Vous êtes nombreux à me faire part du même problème : une fois que vous avez trouvé la plante que vous cherchiez, que vous l’avez identifiée et que vous savez l’utiliser… Vous n’osez pas la manger.
Parce que vous n’êtes pas 100% sûr que le site soit sain, parce que vous avez peur que ça vous rende malade…
C’est tout à fait normal !
Vous avez bien raison de vous interroger. Il y a naturellement du nitrate dans l’eau, l’air ou le sol. Néanmoins, lorsqu’on en trouve une grande quantité accumulée au même endroit, il vaut mieux passer son chemin.
Comment savoir si notre site de cueillette est sain ?

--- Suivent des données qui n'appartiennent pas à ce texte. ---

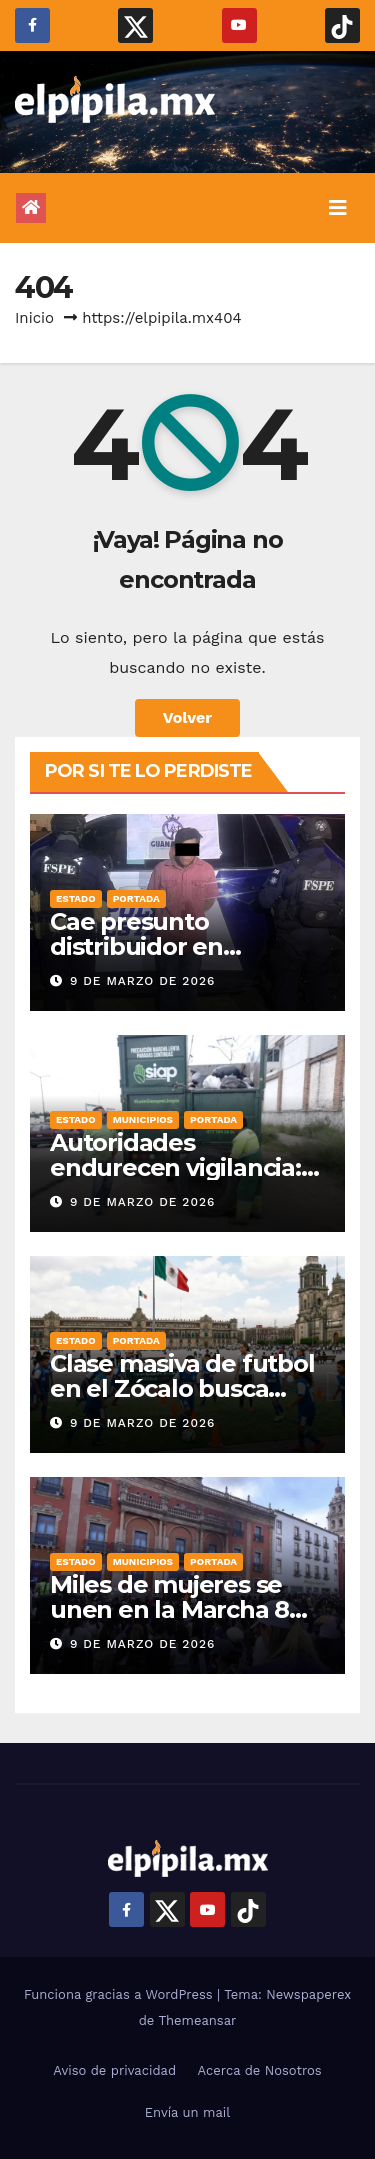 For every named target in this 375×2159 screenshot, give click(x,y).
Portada (136, 898)
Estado (76, 898)
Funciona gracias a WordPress (120, 1994)
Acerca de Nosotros (260, 2070)
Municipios (143, 1119)
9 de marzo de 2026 (142, 981)
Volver (188, 717)
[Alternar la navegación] (338, 208)
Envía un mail (188, 2112)
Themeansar (197, 2020)
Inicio (34, 318)
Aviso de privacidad (114, 2070)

C’est difficile de jauger la qualité d’un sol… Quand on est dans son propre jardin, on sait bien quel engrais a été utilisé, et on peut cueillir les plantes qui y poussent les yeux fermés !
Mais c’est bien plus délicat de récolter des fleurs dans un endroit qu’on ne connaît pas… On ne sait pas ce que le sol a vécu auparavant et c’est plus difficile de juger la qualité de l’environnement.
Par chance, il existe des moyens rapides et simples pour se faire une idée de la qualité d’un champ.
En fait, en observant les plantes qui poussent naturellement dans un milieu, on peut se faire une bonne idée de la qualité et des caractéristiques d’un sol. Puisque chaque plante a un milieu de prédilection, la présence d’une plante nous renseigne sur les composants de la terre.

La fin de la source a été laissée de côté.